** Opening Working data block **

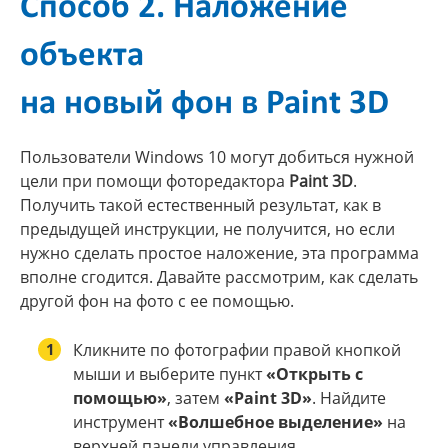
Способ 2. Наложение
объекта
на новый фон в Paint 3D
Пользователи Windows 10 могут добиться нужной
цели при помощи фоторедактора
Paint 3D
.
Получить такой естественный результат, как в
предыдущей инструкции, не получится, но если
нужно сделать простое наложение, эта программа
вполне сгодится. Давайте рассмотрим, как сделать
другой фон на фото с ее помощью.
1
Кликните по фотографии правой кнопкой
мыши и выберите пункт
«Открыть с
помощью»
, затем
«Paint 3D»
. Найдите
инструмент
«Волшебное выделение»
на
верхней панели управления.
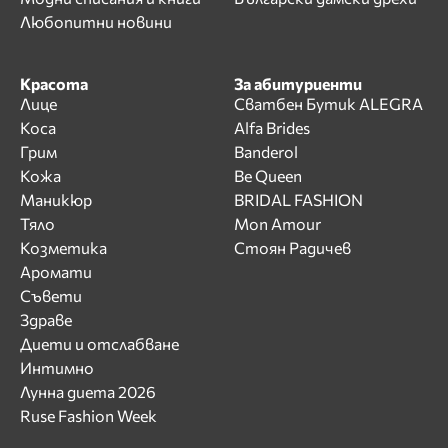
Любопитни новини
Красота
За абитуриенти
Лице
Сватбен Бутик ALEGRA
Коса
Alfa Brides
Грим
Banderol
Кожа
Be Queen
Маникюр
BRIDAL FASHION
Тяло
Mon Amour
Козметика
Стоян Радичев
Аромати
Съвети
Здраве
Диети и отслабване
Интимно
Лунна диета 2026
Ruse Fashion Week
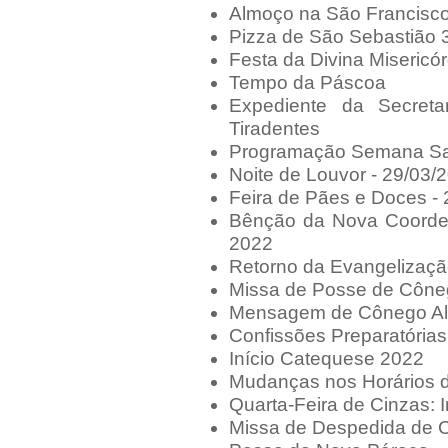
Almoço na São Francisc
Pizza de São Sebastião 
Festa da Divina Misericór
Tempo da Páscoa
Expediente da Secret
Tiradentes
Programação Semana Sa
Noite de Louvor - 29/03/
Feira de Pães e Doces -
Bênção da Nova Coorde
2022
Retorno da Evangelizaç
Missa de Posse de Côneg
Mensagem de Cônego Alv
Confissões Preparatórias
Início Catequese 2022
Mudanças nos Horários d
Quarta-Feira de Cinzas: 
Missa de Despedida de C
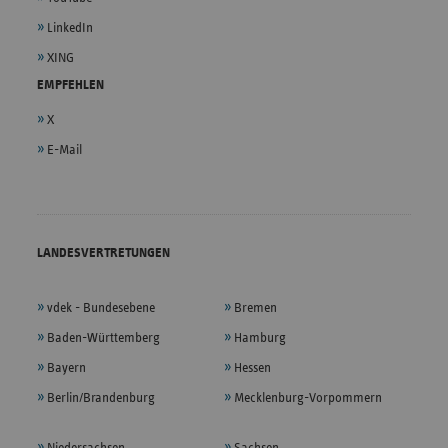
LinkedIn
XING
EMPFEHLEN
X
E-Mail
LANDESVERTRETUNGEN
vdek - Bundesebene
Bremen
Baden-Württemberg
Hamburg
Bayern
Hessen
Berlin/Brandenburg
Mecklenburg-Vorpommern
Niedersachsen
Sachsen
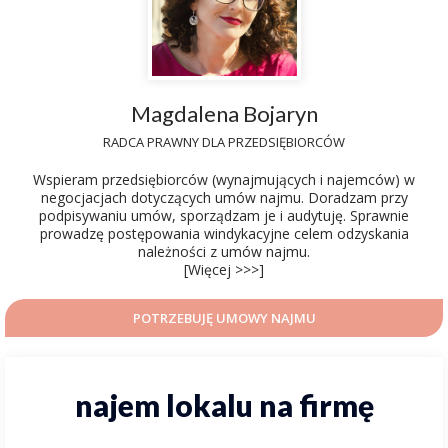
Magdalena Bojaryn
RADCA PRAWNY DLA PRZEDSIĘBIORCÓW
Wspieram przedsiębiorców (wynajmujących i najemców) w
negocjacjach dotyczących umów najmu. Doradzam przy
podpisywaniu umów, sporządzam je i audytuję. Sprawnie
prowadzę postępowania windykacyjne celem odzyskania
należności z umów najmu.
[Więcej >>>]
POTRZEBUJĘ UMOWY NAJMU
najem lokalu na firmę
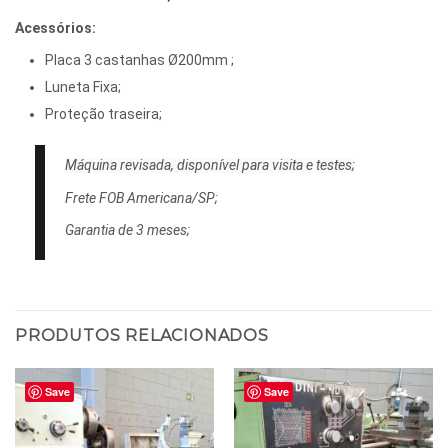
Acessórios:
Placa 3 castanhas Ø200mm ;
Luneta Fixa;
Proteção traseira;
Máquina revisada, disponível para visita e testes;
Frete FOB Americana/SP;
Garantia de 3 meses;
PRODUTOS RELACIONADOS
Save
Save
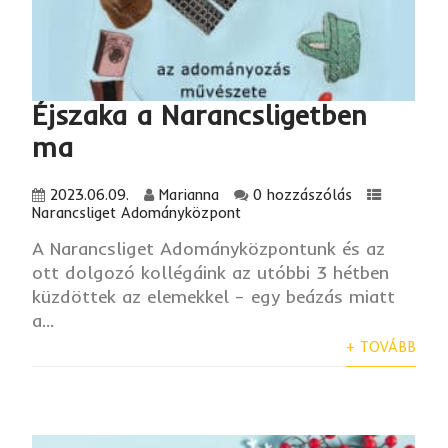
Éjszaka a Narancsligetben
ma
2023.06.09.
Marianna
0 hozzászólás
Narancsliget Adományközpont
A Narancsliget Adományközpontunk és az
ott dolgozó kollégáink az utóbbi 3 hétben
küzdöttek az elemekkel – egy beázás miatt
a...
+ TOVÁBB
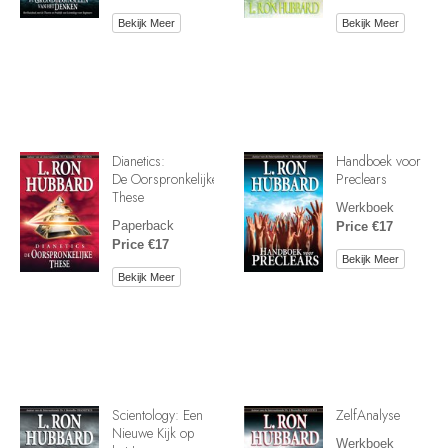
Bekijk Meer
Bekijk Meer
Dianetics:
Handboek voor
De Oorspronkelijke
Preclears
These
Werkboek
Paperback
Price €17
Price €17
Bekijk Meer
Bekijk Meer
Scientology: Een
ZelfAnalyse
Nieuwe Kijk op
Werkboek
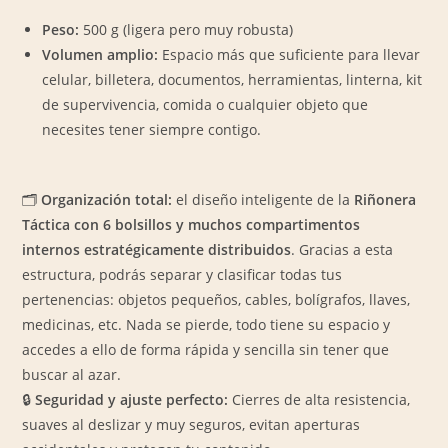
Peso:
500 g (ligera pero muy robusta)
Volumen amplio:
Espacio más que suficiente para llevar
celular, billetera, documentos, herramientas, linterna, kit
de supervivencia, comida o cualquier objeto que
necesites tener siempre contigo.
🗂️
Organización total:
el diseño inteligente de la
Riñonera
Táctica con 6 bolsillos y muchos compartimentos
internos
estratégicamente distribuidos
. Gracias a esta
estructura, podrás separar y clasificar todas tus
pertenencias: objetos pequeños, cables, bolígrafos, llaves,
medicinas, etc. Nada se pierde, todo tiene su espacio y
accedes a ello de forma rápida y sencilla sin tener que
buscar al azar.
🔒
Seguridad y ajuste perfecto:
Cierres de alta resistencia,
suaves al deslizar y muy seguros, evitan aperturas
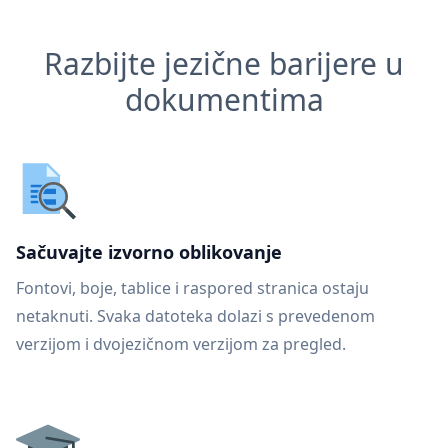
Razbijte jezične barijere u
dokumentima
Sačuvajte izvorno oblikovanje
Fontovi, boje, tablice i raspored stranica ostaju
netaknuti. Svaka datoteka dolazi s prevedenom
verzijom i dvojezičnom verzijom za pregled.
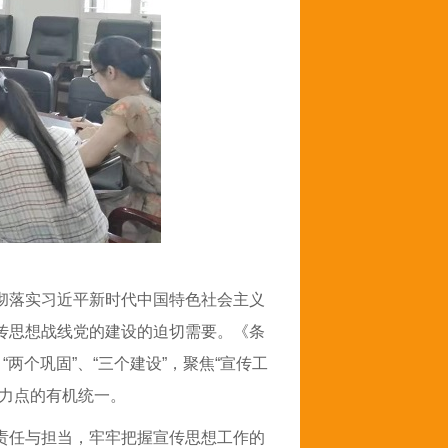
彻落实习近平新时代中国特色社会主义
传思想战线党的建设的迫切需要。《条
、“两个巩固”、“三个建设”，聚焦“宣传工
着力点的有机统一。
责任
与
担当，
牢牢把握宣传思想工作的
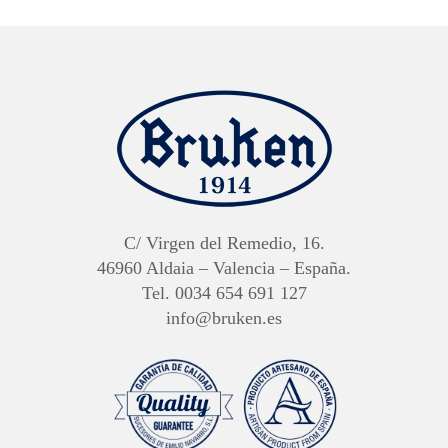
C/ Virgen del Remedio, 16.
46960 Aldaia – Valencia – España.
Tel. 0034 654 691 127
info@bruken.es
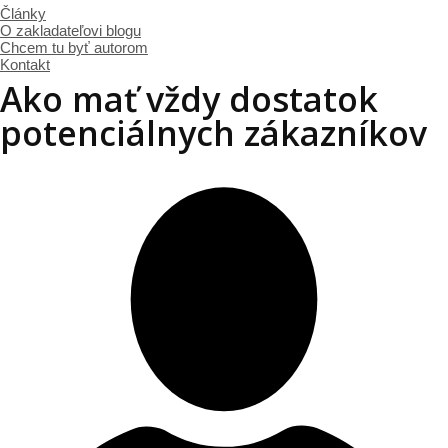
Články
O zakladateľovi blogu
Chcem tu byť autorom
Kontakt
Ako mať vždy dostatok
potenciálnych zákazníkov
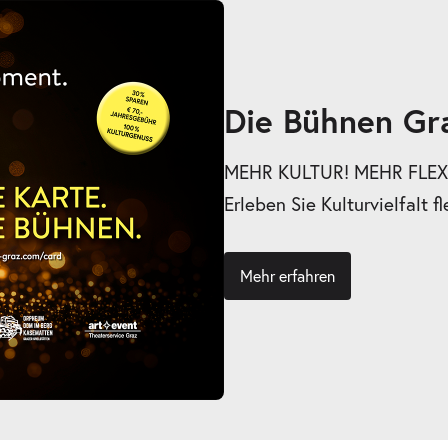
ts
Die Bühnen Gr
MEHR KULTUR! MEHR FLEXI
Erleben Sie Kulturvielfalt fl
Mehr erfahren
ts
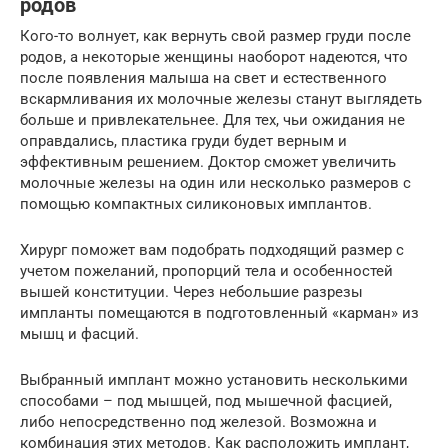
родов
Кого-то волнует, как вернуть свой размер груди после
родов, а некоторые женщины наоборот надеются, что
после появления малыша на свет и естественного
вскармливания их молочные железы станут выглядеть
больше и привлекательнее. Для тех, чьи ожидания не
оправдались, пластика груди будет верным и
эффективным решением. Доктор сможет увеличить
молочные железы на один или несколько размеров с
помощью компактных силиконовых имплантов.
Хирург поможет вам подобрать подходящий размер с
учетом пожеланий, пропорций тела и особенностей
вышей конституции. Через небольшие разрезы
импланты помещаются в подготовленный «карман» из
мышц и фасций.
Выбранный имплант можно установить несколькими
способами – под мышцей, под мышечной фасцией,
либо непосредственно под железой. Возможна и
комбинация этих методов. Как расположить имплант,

** Closing Working data block **

*Requirement:*
Reproduce the whole listing verbatim. Pictures stay out of the copy.

*Exercise answer:*
Способ 2. Наложение
объекта
на новый фон в Paint 3D
Пользователи Windows 10 могут добиться нужной
цели при помощи фоторедактора
Paint 3D
.
Получить такой естественный результат, как в
предыдущей инструкции, не получится, но если
нужно сделать простое наложение, эта программа
вполне сгодится. Давайте рассмотрим, как сделать
другой фон на фото с ее помощью.
1
Кликните по фотографии правой кнопкой
мыши и выберите пункт
«Открыть с
помощью»
, затем
«Paint 3D»
. Найдите
инструмент
«Волшебное выделение»
на
верхней панели управления.
Любопитни новини
Красота
За абитуриенти
Лице
Сватбен Бутик ALEGRA
Коса
Alfa Brides
Грим
Banderol
Кожа
Be Queen
Маникюр
BRIDAL FASHION
Тяло
Mon Amour
Козметика
Стоян Радичев
Аромати
Съвети
Здраве
Диети и отслабване
Интимно
Лунна диета 2026
Ruse Fashion Week
Almoço na São Francisc
Pizza de São Sebastião 
Festa da Divina Misericór
Tempo da Páscoa
Expediente da Secret
Tiradentes
Programação Semana Sa
Noite de Louvor - 29/03/
Feira de Pães e Doces -
Bênção da Nova Coorde
2022
Retorno da Evangelizaç
Missa de Posse de Côneg
Mensagem de Cônego Alv
Confissões Preparatórias
Início Catequese 2022
Mudanças nos Horários d
Quarta-Feira de Cinzas: 
Missa de Despedida de C
LinkedIn
XING
EMPFEHLEN
X
E-Mail
LANDESVERTRETUNGEN
vdek - Bundesebene
Bremen
Baden-Württemberg
Hamburg
Bayern
Hessen
Berlin/Brandenburg
Mecklenburg-Vorpommern
Niedersachsen
Sachsen
Magdalena Bojaryn
RADCA PRAWNY DLA PRZEDSIĘBIORCÓW
Wspieram przedsiębiorców (wynajmujących i najemców) w
negocjacjach dotyczących umów najmu. Doradzam przy
podpisywaniu umów, sporządzam je i audytuję. Sprawnie
prowadzę postępowania windykacyjne celem odzyskania
należności z umów najmu.
[Więcej >>>]
POTRZEBUJĘ UMOWY NAJMU
najem lokalu na firmę
Acessórios:
Placa 3 castanhas Ø200mm ;
Luneta Fixa;
Proteção traseira;
Máquina revisada, disponível para visita e testes;
Frete FOB Americana/SP;
Garantia de 3 meses;
PRODUTOS RELACIONADOS
Save
Save
Éjszaka a Narancsligetben
ma
2023.06.09.
Marianna
0 hozzászólás
Narancsliget Adományközpont
A Narancsliget Adományközpontunk és az
ott dolgozó kollégáink az utóbbi 3 hétben
küzdöttek az elemekkel – egy beázás miatt
a...
+ TOVÁBB
Bekijk Meer
Bekijk Meer
Dianetics:
Handboek voor
De Oorspronkelijke
Preclears
These
Werkboek
Paperback
Price €17
Price €17
Bekijk Meer
Bekijk Meer
Scientology: Een
ZelfAnalyse
Nieuwe Kijk op
Werkboek
Peso:
500 g (ligera pero muy robusta)
Volumen amplio:
Espacio más que suficiente para llevar
celular, billetera, documentos, herramientas, linterna, kit
de supervivencia, comida o cualquier objeto que
necesites tener siempre contigo.
🗂️
Organización total:
el diseño inteligente de la
Riñonera
Táctica con 6 bolsillos y muchos compartimentos
internos
estratégicamente distribuidos
. Gracias a esta
estructura, podrás separar y clasificar todas tus
pertenencias: objetos pequeños, cables, bolígrafos, llaves,
medicinas, etc. Nada se pierde, todo tiene su espacio y
accedes a ello de forma rápida y sencilla sin tener que
buscar al azar.
🔒
Seguridad y ajuste perfecto:
Cierres de alta resistencia,
suaves al deslizar y muy seguros, evitan aperturas
Razbijte jezične barijere u
dokumentima
Sačuvajte izvorno oblikovanje
Fontovi, boje, tablice i raspored stranica ostaju
netaknuti. Svaka datoteka dolazi s prevedenom
verzijom i dvojezičnom verzijom za pregled.
彻落实习近平新时代中国特色社会主义
传思想战线党的建设的迫切需要。《条
、“两个巩固”、“三个建设”，聚焦“宣传工
着力点的有机统一。
责任
与
担当，
牢牢把握宣传思想工作的
C/ Virgen del Remedio, 16.
46960 Aldaia – Valencia – España.
Tel. 0034 654 691 127
info@bruken.es
Články
O zakladateľovi blogu
Chcem tu byť autorom
Kontakt
Ako mať vždy dostatok
potenciálnych zákazníkov
ts
Die Bühnen Gr
MEHR KULTUR! MEHR FLEXI
Erleben Sie Kulturvielfalt fl
Mehr erfahren
ts
родов
Кого-то волнует, как вернуть свой размер груди после
родов, а некоторые женщины наоборот надеются, что
после появления малыша на свет и естественного
вскармливания их молочные железы станут выглядеть
больше и привлекательнее. Для тех, чьи ожидания не
оправдались, пластика груди будет верным и
эффективным решением. Доктор сможет увеличить
молочные железы на один или несколько размеров с
помощью компактных силиконовых имплантов.
Хирург поможет вам подобрать подходящий размер с
учетом пожеланий, пропорций тела и особенностей
вышей конституции. Через небольшие разрезы
импланты помещаются в подготовленный «карман» из
мышц и фасций.
Выбранный имплант можно установить несколькими
способами – под мышцей, под мышечной фасцией,
либо непосредственно под железой. Возможна и
комбинация этих методов. Как расположить имплант,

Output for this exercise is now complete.